EXERCISE GOAL: Counting only lines that contain "خودرو", how many are there in the records below? Give the figure alone.

MATERIAL FOR THE TASK:
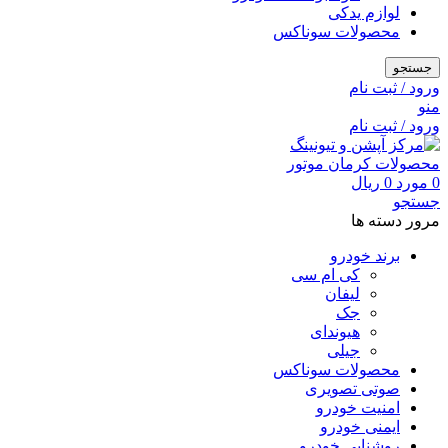
لوازم یدکی
محصولات سوناکس
جستجو
ورود / ثبت نام
منو
ورود / ثبت نام
0
مورد
0
ریال
جستجو
مرور دسته ها
برند خودرو
کی ام سی
لیفان
جک
هیوندای
جیلی
محصولات سوناکس
صوتی تصویری
امنیت خودرو
ایمنی خودرو
روشنایی خودرو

SOLUTION TO THIS TASK: 4